If your mind is like this, it means you won’t be able to reap the benefits of a work break. It does not mean however that you should just go home and cancel all your planned trip activities. There are habits that cognitive-behavioral therapy has taught us and you could apply by following these tips:
Focus on what you would do rather than thinking about what you are not going to do.
According to Harvard Business Review (HBR), people tend to gear their goals on what they’re not going to do; for example, the goal for this trip is to not think about work. Having this kind of “negative goal” would most likely fail because a habit system only works if you perform an action. You won’t be able to create a habit by avoiding action. Second, according to HBR, having negative goals means “constantly being vigilant about your behavior” because if not, you would end up doing the action you are avoiding.
This is why you have to change your negative goal of “Do not think about work” to actionable goals such as “I will do 10 laps in the pool today” or “I will eat three full meals at the hotel restaurant.” You must create a very specific plan on what you will do on your free night or during your three days in Fiji. Again, the plan must center on activities that will be performed in place of finishing work.
It can be dedicating time to hobbies such as painting or playing a musical instrument. You may also plan to learn a new language or to take a baking class. You may want to take up a volunteer project at a cause that matters to you or commit to a rigid, strict workout plan with a gym trainer. These mindful activities will be filling in your free time that you would have less energy to even have one thought about work.

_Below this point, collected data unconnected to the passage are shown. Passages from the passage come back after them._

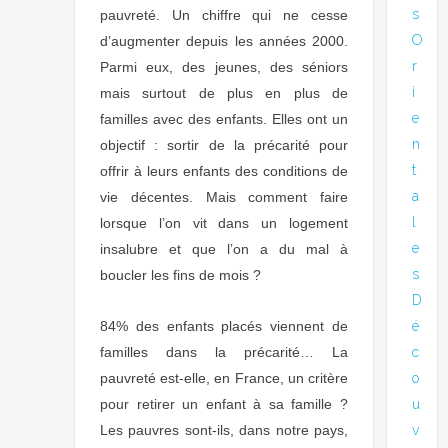
s
pauvreté. Un chiffre qui ne cesse
O
d’augmenter depuis les années 2000.
r
Parmi eux, des jeunes, des séniors
i
mais surtout de plus en plus de
e
familles avec des enfants. Elles ont un
n
objectif : sortir de la précarité pour
t
offrir à leurs enfants des conditions de
a
vie décentes. Mais comment faire
l
lorsque l’on vit dans un logement
e
insalubre et que l’on a du mal à
s
boucler les fins de mois ?
D
é
84% des enfants placés viennent de
c
familles dans la précarité… La
o
pauvreté est-elle, en France, un critère
u
pour retirer un enfant à sa famille ?
v
Les pauvres sont-ils, dans notre pays,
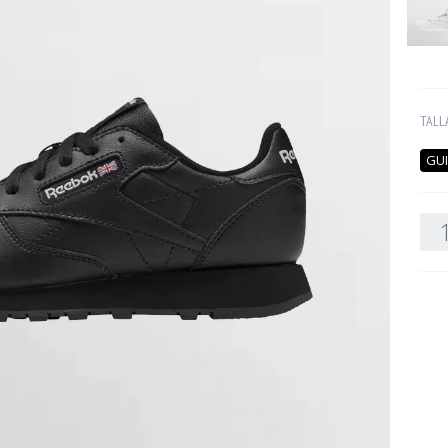
TALL
GUI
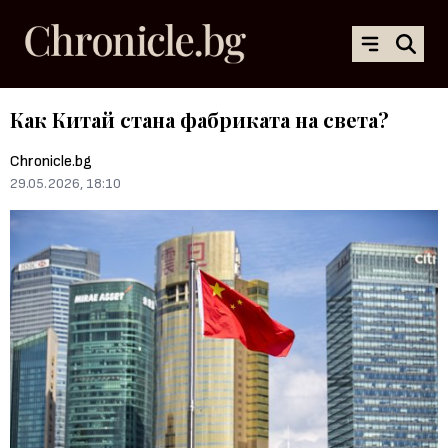
Как Китай стана фабриката на света?
Chronicle.bg
29.05.2026, 18:10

You are still human though and it can’t be avoided that your mind may continue ruminating about your to-do list at work. Harvard Business Review has two tips to deal with these intrusive thoughts. The first is to do a mindful activity such as reading a book, solving a puzzle, or talking to a friend. If it doesn’t work, the other tip is to always have your journal with you so that you could reach for it anytime and write down what is currently bothering your mind. “It is often helpful to get the things that are bothering you outside of yourself,” HBR advised. Because sometimes, or most of the time, our thoughts about work are not only the tasks we have to do but also what’s making us stressed, anxious, and insecure about our work.
Change your environment.
Your work and leisure environments must assist you in achieving your goal of mindfully doing things outside of work. Avoid diving back into old habits by deliberately removing in the environment things that remind you of the hobby you are trying to eliminate. For example, if you used to be a chain-smoker, leaving cigarettes on your desk won’t be helpful to stop the addiction. Or if you want a work-life balance, leaving the computer on and always being on your phone isn’t gonna help you develop a new behavior.
One way to not be tempted to do work is to make it difficult for yourself to give in to that action. For example, you work as a social media specialist. You never really forget about work while you’re just casually scrolling down your feed, right? To take your mind off of it, one solution is to uninstall the application on your phone. It would be such a hassle to reinstall and uninstall the app which will make you think twice if you really want to check the app for work.
You may also dedicate an area at home that is not for work. This place should be solely and strictly used as an area for nonwork things so that your mind and body will actively associate it to the nonwork agenda. Take for instance your personal bedroom. Don’t bring work once you step foot inside that room because it should be a place of relaxation and rest. Having an Electric Adjustable Bed Frame may even make the bedroom more irresistible and guarantee you a work-free and relaxed mind. FlexiSpot has the EB011 that will help you have a good night’s sleep or a luxurious nap within the workday.
Expose yourself to your fear at work and learn that it’s actually not scary or threatening at all.
What exactly is it about work that you’re fearing about? Do it and see for yourself that you won’t actually be in trouble if you probably reply to an email the next day or do not check your email for the whole weekend.